De arbeidsovereenkomst wordt ook wel het entreebiljet van het arbeidsrecht en het socialezekerheidsrecht genoemd. Dat het zo wordt genoemd is uiteraard niet zonder reden. Op het moment dat sprake is van een arbeidsovereenkomst, wordt de werknemer beschermd door tal van regels. Te denken valt aan onder meer de aanspraak op loondoorbetaling bij ziekte, ontslagbescherming, transitievergoeding en vakantiedagen. Ook geniet de werknemer die op basis van de arbeidsovereenkomst werkzaam is bescherming van andere wetten, zoals bijvoorbeeld de Wet Arbeid en Zorg, de Wet minimumloon en minimumvakantiebijslag en de Arbeidstijdenwet.

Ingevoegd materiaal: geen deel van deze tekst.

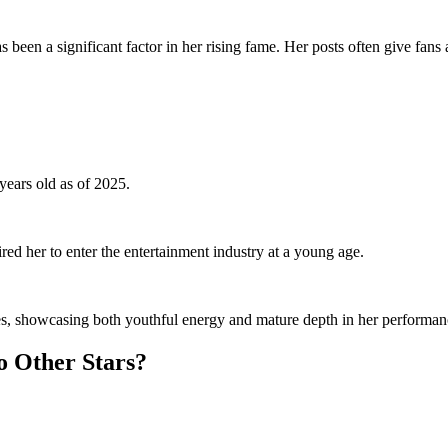
been a significant factor in her rising fame. Her posts often give fans a 
ears old as of 2025.
red her to enter the entertainment industry at a young age.
oles, showcasing both youthful energy and mature depth in her performan
o Other Stars?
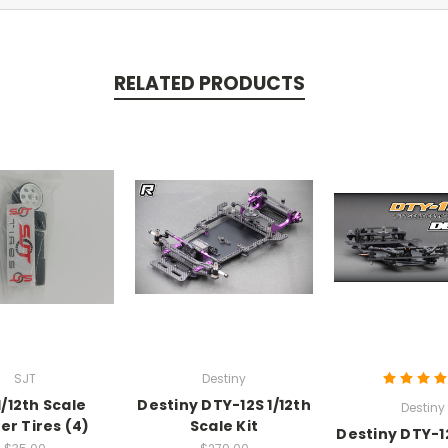
RELATED PRODUCTS
SJT
Destiny
1/12th Scale
Destiny DTY-12S 1/12th
Destiny
er Tires (4)
Scale Kit
Destiny DTY-12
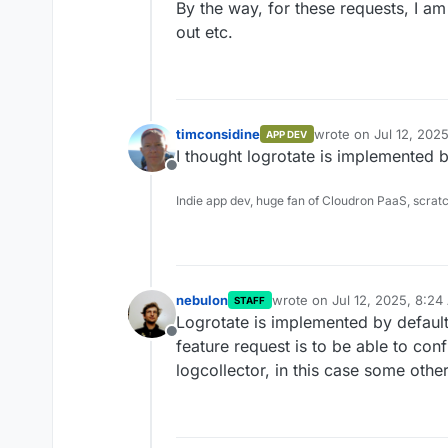
By the way, for these requests, I a
out etc.
timconsidine
wrote on
Jul 12, 202
APP DEV
last edited by
I thought logrotate is implemented b
Offline
Indie app dev, huge fan of Cloudron PaaS, scrat
nebulon
wrote on
Jul 12, 2025, 8:2
STAFF
last edited by
Logrotate is implemented by default
Offline
feature request is to be able to con
logcollector, in this case some othe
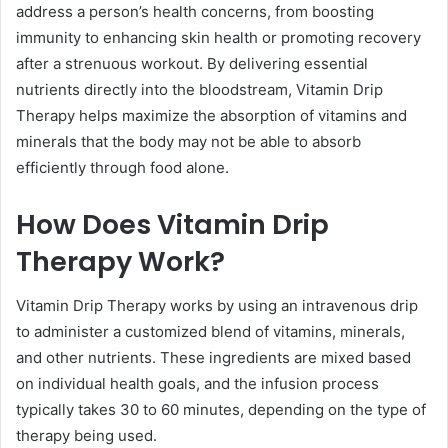
address a person’s health concerns, from boosting
immunity to enhancing skin health or promoting recovery
after a strenuous workout. By delivering essential
nutrients directly into the bloodstream, Vitamin Drip
Therapy helps maximize the absorption of vitamins and
minerals that the body may not be able to absorb
efficiently through food alone.
How Does Vitamin Drip
Therapy Work?
Vitamin Drip Therapy works by using an intravenous drip
to administer a customized blend of vitamins, minerals,
and other nutrients. These ingredients are mixed based
on individual health goals, and the infusion process
typically takes 30 to 60 minutes, depending on the type of
therapy being used.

Verder geeft de arbeidsovereenkomst de werknemer toegang tot de werknemersverzekering, zoals de Ziektewet, Werkloosheidswet en de WIA. Kortom het is voor de werknemer van groot belang om te weten of hij werkzaam is op basis van een arbeidsovereenkomst.[1]
Op 6 november 2020 heeft de Hoge Raad over deze kwalificatievraag meer duidelijkheid gegeven. Sterker nog, volgens enkelen heeft de Hoge Raad hiermee een nieuwe koerswijziging doorgevoerd. Immers, al meer dan twintig jaar geldt bij deze beoordeling de maatstaf die de Hoge Raad in 1997 in het welbekende arrest Groen/Schoevers heeft geformuleerd. De uitleg van deze maatstaf bracht met zich mee dat bij de beoordeling of sprake is van een arbeidsovereenkomst (mede) de bedoeling van partijen van belang is.

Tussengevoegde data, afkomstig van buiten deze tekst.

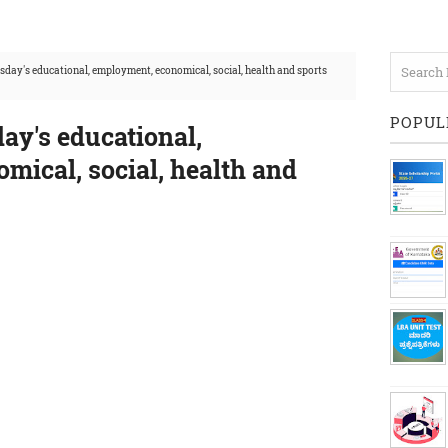
day's educational, employment, economical, social, health and sports
POPUL
ay's educational,
mical, social, health and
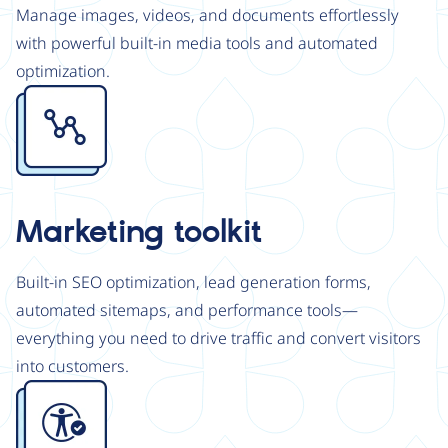
Manage images, videos, and documents effortlessly
with powerful built-in media tools and automated
optimization.
Image
Marketing toolkit
Built-in SEO optimization, lead generation forms,
automated sitemaps, and performance tools—
everything you need to drive traffic and convert visitors
into customers.
Image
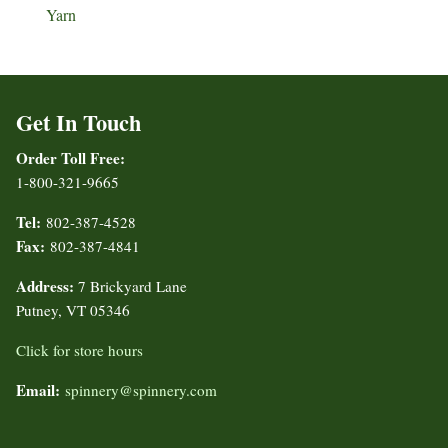
Yarn
Get In Touch
Order Toll Free:
1-800-321-9665
Tel:
802-387-4528
Fax:
802-387-4841
Address:
7 Brickyard Lane
Putney, VT 05346
Click for store hours
Email:
spinnery@spinnery.com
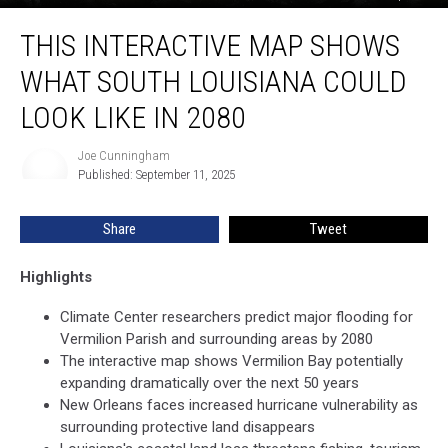
This
THIS INTERACTIVE MAP SHOWS
Interactive
Map
WHAT SOUTH LOUISIANA COULD
Shows
What
LOOK LIKE IN 2080
South
Louisiana
Joe Cunningham
Joe
Could
Published: September 11, 2025
Cunningham
Look
Like
Share
Tweet
in
2080
Highlights
Climate Center researchers predict major flooding for
Vermilion Parish and surrounding areas by 2080
The interactive map shows Vermilion Bay potentially
expanding dramatically over the next 50 years
New Orleans faces increased hurricane vulnerability as
surrounding protective land disappears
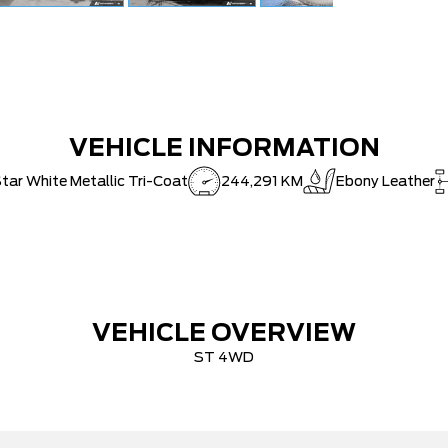
VEHICLE INFORMATION
tar White Metallic Tri-Coat
244,291 KM
Ebony Leather
VEHICLE OVERVIEW
ST 4WD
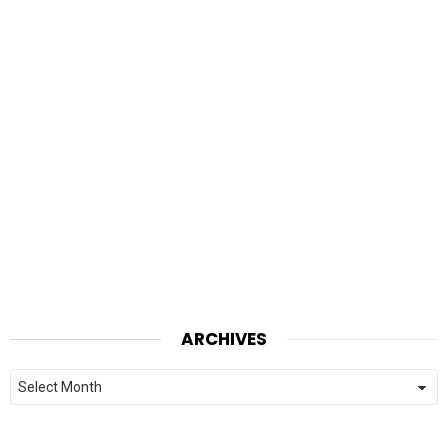
ARCHIVES
Archives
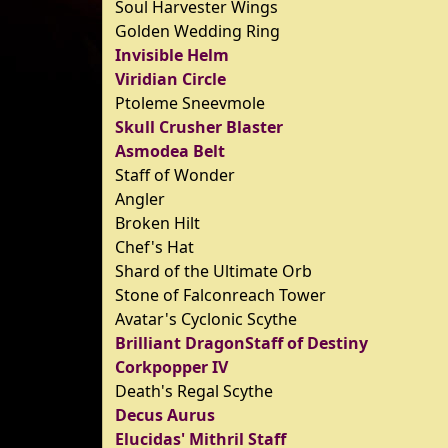
Soul Harvester Wings
Golden Wedding Ring
Invisible Helm
Viridian Circle
Ptoleme Sneevmole
Skull Crusher Blaster
Asmodea Belt
Staff of Wonder
Angler
Broken Hilt
Chef's Hat
Shard of the Ultimate Orb
Stone of Falconreach Tower
Avatar's Cyclonic Scythe
Brilliant DragonStaff of Destiny
Corkpopper IV
Death's Regal Scythe
Decus Aurus
Elucidas' Mithril Staff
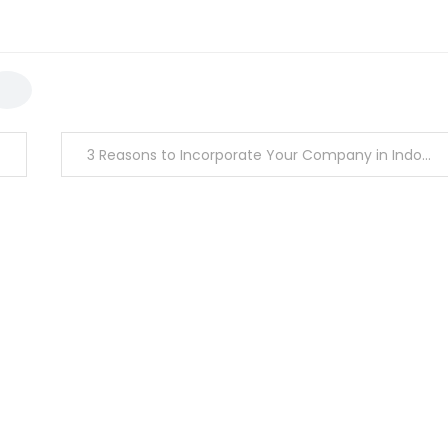
3 Reasons to Incorporate Your Company in Indonesia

Op 6 november 2020 heeft de Hoge Raad beslist dat bij de beoordeling of sprake is van een arbeidsovereenkomst het er slechts om gaat of de inhoud van de overeenkomst voldoet aan de wettelijke omschrijving van de arbeidsovereenkomst uit artikel 610 van Boek 7 van het Burgerlijk Wetboek. De tekst van dit wetsartikel luidt als volgt:
“De arbeidsovereenkomst is de overeenkomst waarbij de ene partij, de werknemer, zich verbindt in dienst van de andere partij, de werkgever, tegen loon gedurende zekere tijd arbeid te verrichten.”
Volgens de Hoge Raad is daarbij dus niet van belang of partijen ook daadwerkelijk de bedoeling hadden om een arbeidsovereenkomst te sluiten.
Speelt de partijbedoeling dan helemaal geen rol meer? Nee, aldus de Hoge Raad. Voordat de kwalificatievraag beantwoord kan worden, dient beoordeeld te worden welke rechten en verplichtingen (inhoud) partijen eigenlijk in de overeenkomst zijn overeengekomen. Hier speelt de partijbedoeling volgens de Hoge Raad nog wel steeds een rol. De inhoud moet dan wel worden uitgelegd en bij die uitleg speelt de partijbedoeling dus wel een rol. Pas nadat dit is vastgesteld komt men toe aan de kwalificatievraag: of de overeenkomst de kenmerken heeft van een arbeidsovereenkomst.
Al met al, genoeg reden om altijd een kritische blik te werpen op de inhoud van de arbeidsovereenkomst.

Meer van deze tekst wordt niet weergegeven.